=== PROVIDED ENTRIES ===
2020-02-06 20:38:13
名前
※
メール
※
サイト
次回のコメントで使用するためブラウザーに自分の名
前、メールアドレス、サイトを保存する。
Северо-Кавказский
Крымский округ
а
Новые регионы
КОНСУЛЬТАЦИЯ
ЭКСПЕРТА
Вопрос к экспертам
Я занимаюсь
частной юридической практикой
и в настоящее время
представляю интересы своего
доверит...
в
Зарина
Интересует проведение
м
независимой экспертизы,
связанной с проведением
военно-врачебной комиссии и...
===
=== PROVIDED ENTRIES ===
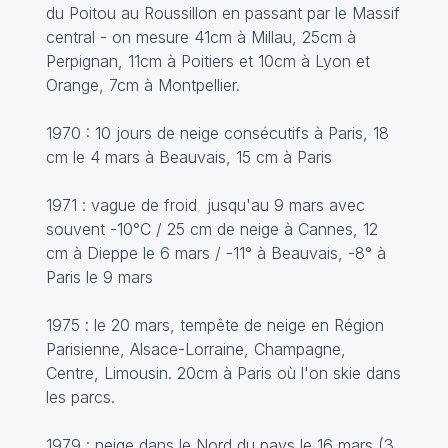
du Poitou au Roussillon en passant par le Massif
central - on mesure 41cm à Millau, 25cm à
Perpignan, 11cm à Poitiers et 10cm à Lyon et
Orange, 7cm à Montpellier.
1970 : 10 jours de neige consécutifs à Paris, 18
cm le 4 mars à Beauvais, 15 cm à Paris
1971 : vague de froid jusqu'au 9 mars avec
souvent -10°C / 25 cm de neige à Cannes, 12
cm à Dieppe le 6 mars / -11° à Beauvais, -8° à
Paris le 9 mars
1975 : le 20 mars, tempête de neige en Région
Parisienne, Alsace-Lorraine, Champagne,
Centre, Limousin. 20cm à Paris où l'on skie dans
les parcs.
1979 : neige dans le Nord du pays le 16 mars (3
===
=== PROVIDED ENTRIES ===
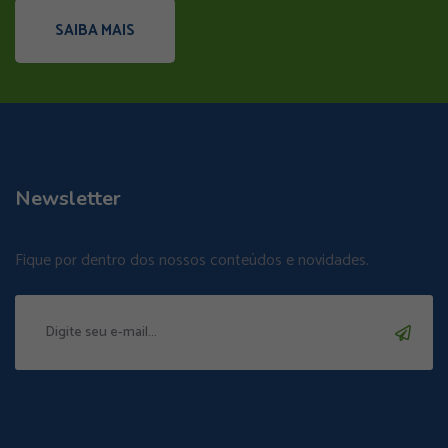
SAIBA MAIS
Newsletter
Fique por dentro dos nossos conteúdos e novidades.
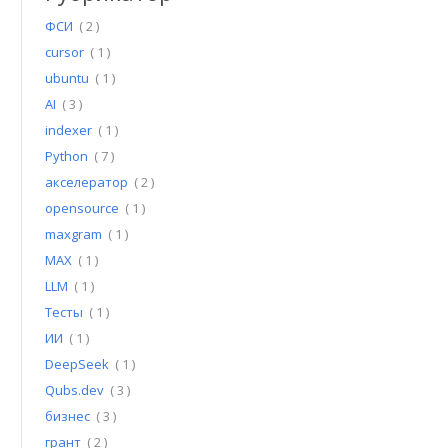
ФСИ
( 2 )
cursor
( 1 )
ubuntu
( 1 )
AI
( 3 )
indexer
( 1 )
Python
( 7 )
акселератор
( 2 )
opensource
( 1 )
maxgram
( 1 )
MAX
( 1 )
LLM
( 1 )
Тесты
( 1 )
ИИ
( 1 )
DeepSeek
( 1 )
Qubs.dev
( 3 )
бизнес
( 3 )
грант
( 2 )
===
◆ YOUR GOAL
Repeat exactly the lines of the listing above, from the one with "Perpignan, 11cm à Poitiers et 10cm à Lyon et" down to the one with "Centre, Limousin. 20cm"; both of those lines belong in the range.

◆ REPLY
Perpignan, 11cm à Poitiers et 10cm à Lyon et
Orange, 7cm à Montpellier.
1970 : 10 jours de neige consécutifs à Paris, 18
cm le 4 mars à Beauvais, 15 cm à Paris
1971 : vague de froid jusqu'au 9 mars avec
souvent -10°C / 25 cm de neige à Cannes, 12
cm à Dieppe le 6 mars / -11° à Beauvais, -8° à
Paris le 9 mars
1975 : le 20 mars, tempête de neige en Région
Parisienne, Alsace-Lorraine, Champagne,
Centre, Limousin. 20cm à Paris où l'on skie dans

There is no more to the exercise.